On the 20-minute car ride she went through three costume changes. First it was a Hello Kitty shirt with silver rhinestones that she called “her real rocker look”, second was a pink floral number that she called her “pretty princess rocker look”, and lastly there was her purple hippie tank that was her “rock out costume.”

After the boys got into the car, she announced that when we got home she was going to roller-skate while playing her guitar so she could be a roller-rocker, but first she needed a costume change.

My daughter is awesome.

Thursday, March 25, 2010

Shart face

I overheard the following conversation between Andrew and Jacob while they were putting together a Lego spaceship in the living room,


Jacob: "Number 4 is diarrhea."

Andrew:"No, #3 is Diarrhea! There aren't 4 different levels of pooing!"
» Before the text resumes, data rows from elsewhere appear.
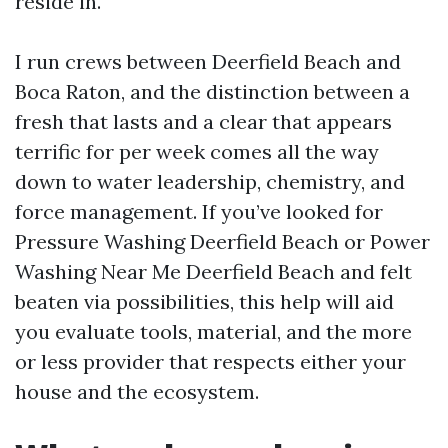
reside in.
I run crews between Deerfield Beach and
Boca Raton, and the distinction between a
fresh that lasts and a clear that appears
terrific for per week comes all the way
down to water leadership, chemistry, and
force management. If you’ve looked for
Pressure Washing Deerfield Beach or Power
Washing Near Me Deerfield Beach and felt
beaten via possibilities, this help will aid
you evaluate tools, material, and the more
or less provider that respects either your
house and the ecosystem.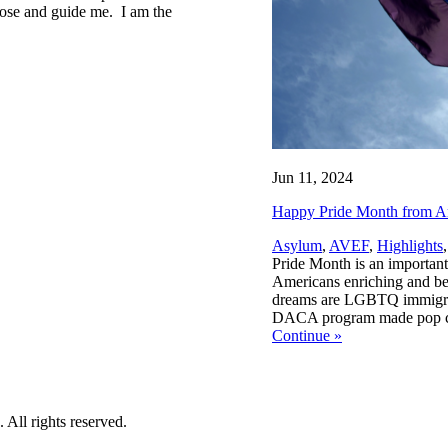
lose and guide me. I am the
Jun 11, 2024
Happy Pride Month from Am
Asylum
,
AVEF
,
Highlights
Pride Month is an important
Americans enriching and bett
dreams are LGBTQ immigrant
DACA program made pop cultu
Continue
»
All rights reserved.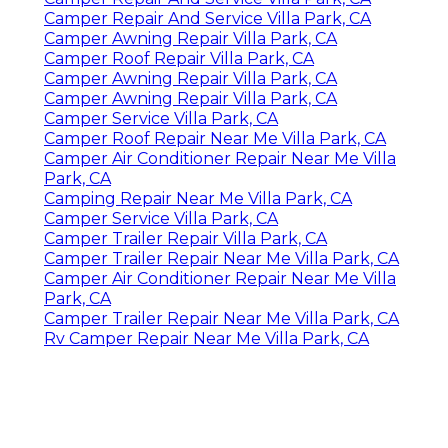
Camper Repair And Service Villa Park, CA
Camper Awning Repair Villa Park, CA
Camper Roof Repair Villa Park, CA
Camper Awning Repair Villa Park, CA
Camper Awning Repair Villa Park, CA
Camper Service Villa Park, CA
Camper Roof Repair Near Me Villa Park, CA
Camper Air Conditioner Repair Near Me Villa
Park, CA
Camping Repair Near Me Villa Park, CA
Camper Service Villa Park, CA
Camper Trailer Repair Villa Park, CA
Camper Trailer Repair Near Me Villa Park, CA
Camper Air Conditioner Repair Near Me Villa
Park, CA
Camper Trailer Repair Near Me Villa Park, CA
Rv Camper Repair Near Me Villa Park, CA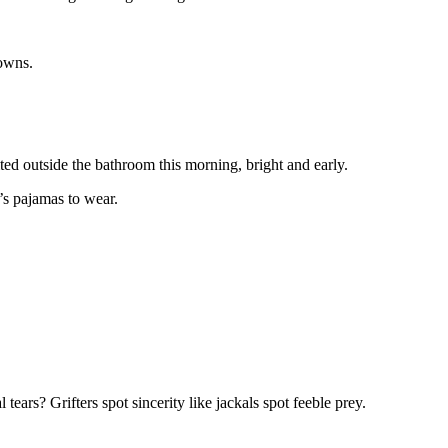
rowns.
ed outside the bathroom this morning, bright and early.
’s pajamas to wear.
tears? Grifters spot sincerity like jackals spot feeble prey.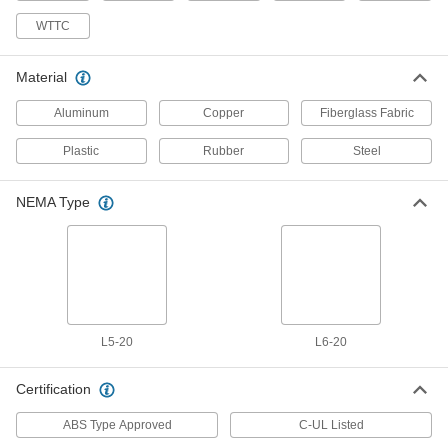
7777T32
ADD
WTTC
Drop-Down Cable
00000
Material
Per Ft.
with Three 12-Gauge Uninsulated
Ground Wires
Aluminum
Copper
Fiberglass Fabric
7128K11
ADD
Plastic
Rubber
Steel
Turn-Lock Power Cord
000000
Each
NEMA L5-20 Plug x Wire Leads, 12
NEMA Type
Feet Long
6674N11
ADD
Power Cord
000000
Each
Turn Lock, NEMA L5-20 Plug x Wire
Leads, 8 Feet Long
70355K103
ADD
L5-20
L6-20
Certification
Power Cord
000000
Each
Turn Lock, NEMA L6-20 Plug x Wire
Leads, 8 Feet Long
ABS Type Approved
C-UL Listed
70355K104
ADD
Jacob: "It goes like this , #1 pee, #2 poo, #3 Sharts, #4 diarrhea."

Andrew:"What does shart mean?"

Jacob:" A poo fart."

Andrew: "Oh, those are the worst! I had to throw my underwear away in the bathroom at school once because of one of those."


Welcome to my sometimes disgusting world of raising boys!


Monday, January 25, 2010

A bunch of nerds

The kids have spirit week at school Monday-Thursday in celebration of the school's basketball teams.  Today was nerd day, tomorrow is hippie/disco day, followed by wacky day, and lastly school spirit day.  My kids get super into it which I find adorable.

P.S. I started school today.  My courses are dismal!  Spanish and Algebra, blech!

Wednesday, January 13, 2010

Around the corner fudge is made

I nicknamed the family I carpool with the perfects after our first week of driving one another's children to and from school. They are a nice family, a really nice family, one could even say a close to perfect family. I adore them and especially love their three kids. But, they are the kind of family that could put any other family to shame. Sometimes after a really terrible day when my children have behaved like animals, the perfect children and their perfect manners will make me feel like a worthless waste of parenting space. Especially when their daughter whips out her assignment notebook and proceeds to get a jump start on her homework in MY CAR on the WAY HOME FROM SCHOOL. What kind of child does that?

The Perfects were guests at Amelia's 5th Birthday Party. When my soon to be sister-in-law decided to bring two bottles of wine to the party and drink most of them on her own (again, who does that!), what parent do you think she decided to carry on a slurred conversation with? Mrs. Perfect of course! Talk about humilating!

The perfects have a 7 year old son who loves Jacob. He thinks Jacob is the coolest kid that has ever walked the earth. He wants to look like him, dress like him, and basically be the younger version of Jake. Since there are no other boys in Jake's grade to play with, him and perfect boy child have become really close this year. They adore each other. It's really sweet.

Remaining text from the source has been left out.